** Opening Material for the task block **
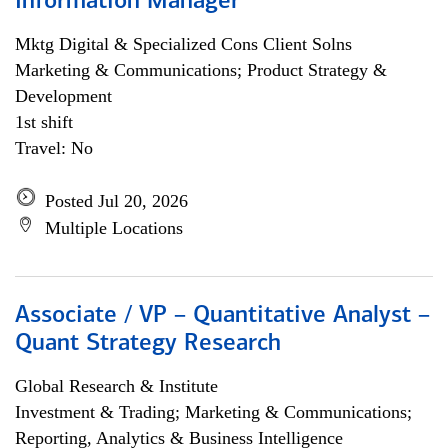
Information Manager
Mktg Digital & Specialized Cons Client Solns
Marketing & Communications; Product Strategy &
Development
1st shift
Travel: No
Posted Jul 20, 2026
Multiple Locations
Associate / VP – Quantitative Analyst –
Quant Strategy Research
Global Research & Institute
Investment & Trading; Marketing & Communications;
Reporting, Analytics & Business Intelligence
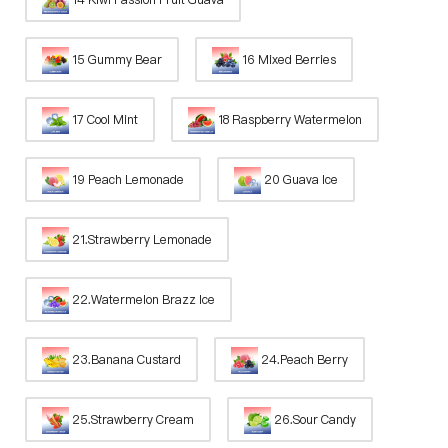
15 Gummy Bear
16 Mixed Berries
17 Cool Mint
18 Raspberry Watermelon
19 Peach Lemonade
20 Guava Ice
21.Strawberry Lemonade
22.Watermelon Brazz Ice
23.Banana Custard
24.Peach Berry
25.Strawberry Cream
26.Sour Candy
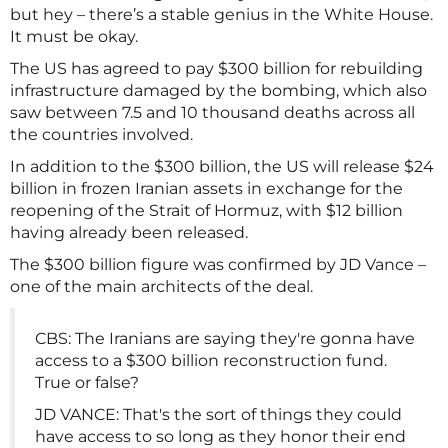
but hey – there’s a stable genius in the White House.
It must be okay.
The US has agreed to pay $300 billion for rebuilding
infrastructure damaged by the bombing, which also
saw between 7.5 and 10 thousand deaths across all
the countries involved.
In addition to the $300 billion, the US will release $24
billion in frozen Iranian assets in exchange for the
reopening of the Strait of Hormuz, with $12 billion
having already been released.
The $300 billion figure was confirmed by JD Vance –
one of the main architects of the deal.
CBS: The Iranians are saying they're gonna have
access to a $300 billion reconstruction fund.
True or false?
JD VANCE: That's the sort of things they could
have access to so long as they honor their end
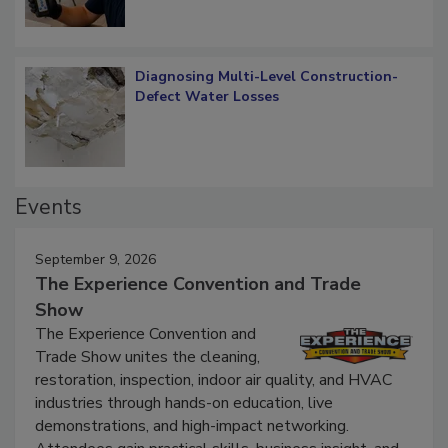
Diagnosing Multi-Level Construction-
Defect Water Losses
Events
September 9, 2026
The Experience Convention and Trade
Show
The Experience Convention and
Trade Show unites the cleaning,
restoration, inspection, indoor air quality, and HVAC
industries through hands-on education, live
demonstrations, and high-impact networking.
** Closing Material for the task block **
Include the first line of the records, the line containing "18 Raspberry Watermelon", and every line between them, repeated exactly. Skip the pictures.

▸ Solution for this task:
Information Manager
Mktg Digital & Specialized Cons Client Solns
Marketing & Communications; Product Strategy &
Development
1st shift
Travel: No
Posted Jul 20, 2026
Multiple Locations
Associate / VP – Quantitative Analyst –
Quant Strategy Research
Global Research & Institute
Investment & Trading; Marketing & Communications;
Reporting, Analytics & Business Intelligence
15 Gummy Bear
16 Mixed Berries
17 Cool Mint
18 Raspberry Watermelon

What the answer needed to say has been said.